Leiam texto sobre Plínio Marcos aqui.

quinta-feira, 7 de outubro de 2010

Escuro Claro

Priscilla Carvalho em foto de Heloísa Bortz.

Todo símbolo tem sentido duplo. A palavra “luz”, em árabe, Nûr, um dos nomes de Alhah, que começa com a letra do alfabeto árabe nûn, (cuja forma é o de uma barca, um cálice) tem seu simbolismo ligado ao Profeta Jonas e ao ventre da baleia, que é escuro, traz em si a ambigüidade, pois toda luz requer escuridão para ser enxergada e dela nasce. O expelir do Profeta do ventre da baleia simboliza justamente um renascimento e tem muito a ver com minha peça, que é um grande ventre escuro onde a Luz é gestada e parida no final.

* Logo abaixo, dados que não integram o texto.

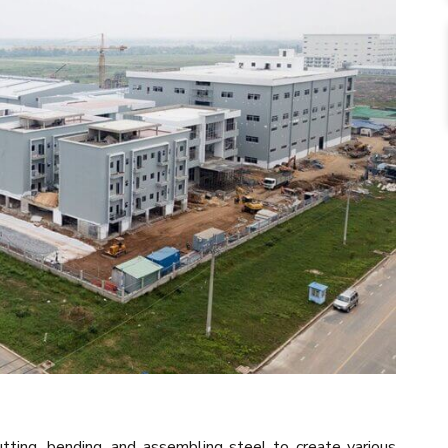
tting, bending, and assembling steel to create various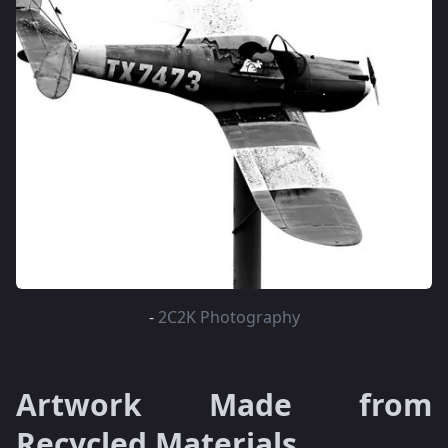
-
2C2K Photography
Artwork Made from
Recycled Materials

Toda criança é gerada na escuridão. Minha peça fala dessa gravidez, desse limbo que é a espera da Luz, do primeiro dia. O símbolo é poderoso e precisa ser entendido. O estado que eu tentei criar com a peça é o do mundo intermediário, que, supostamente se dará depois da morte, estado do Bardo (como dizem os tibetanos), do Barzak (como dizem os árabes), estado comum a todos, mesmo em vida, por representar a transição, o entre. Minha idéia é que o espectador precisasse o tempo todo estar em um estado de busca de discernimento para poder interagir com a peça. Buscando discernir, buscando achar a luz, em vez de estar em um estado passivo, de receber tudo pronto. As asas estão, a paralisia está. O que seguir? O que enxergar? Discernir. O ator é o intermediário, a ponte, o istmo entre os dois mares, o das trevas e o da clareza. O ator deve produzir o intercâmbio entre esses estados e a platéia. Está na capacidade dos atores de produzirem a luminosidade o segredo dessa peça. Nós estamos o tempo todo trabalhando duro para tentar conseguir isto. A cada pulsação de um barzak se produz uma transformação da luz vital. Expansão e contração, afirmação e negação, exatamente como são os movimentos do corpo dos atores na peça e o da criança no útero e o do coração, que é o molde do sujeito. O coração é o mediador entre as esferas do Espírito e a alma individual. A peça tem o movimento da respiração, das ondas, dos fluxos: do coração. Paralisia e vôo.

Precisamos de um espectador imbuído de olhares investigativos e não de moralismos psicológicos e precipitados.